:: Exercise directions ::
Filter the entries for the string "Deutschland". Copy each line that has it.

#####

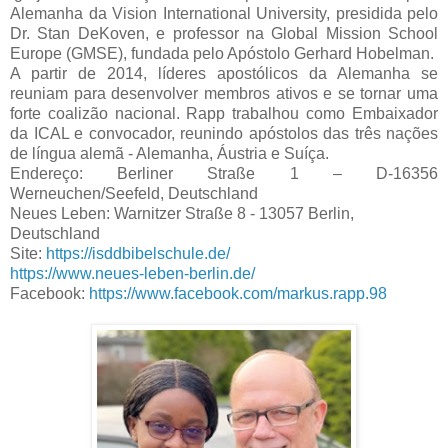
Alemanha da Vision International University, presidida pelo
Dr. Stan DeKoven, e professor na Global Mission School
Europe (GMSE), fundada pelo Apóstolo Gerhard Hobelman.
A partir de 2014, líderes apostólicos da Alemanha se
reuniam para desenvolver membros ativos e se tornar uma
forte coalizão nacional. Rapp trabalhou como Embaixador
da ICAL e convocador, reunindo apóstolos das três nações
de língua alemã - Alemanha, Áustria e Suíça.
Endereço: Berliner Straße 1 – D-16356
Werneuchen/Seefeld, Deutschland
Neues Leben: Warnitzer Straße 8 - 13057 Berlin,
Deutschland
Site:
https://isddbibelschule.de/
https://www.neues-leben-berlin.de/
Facebook:
https://www.facebook.com/markus.rapp.98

#####

:: Result of the task ::
Werneuchen/Seefeld, Deutschland
Deutschland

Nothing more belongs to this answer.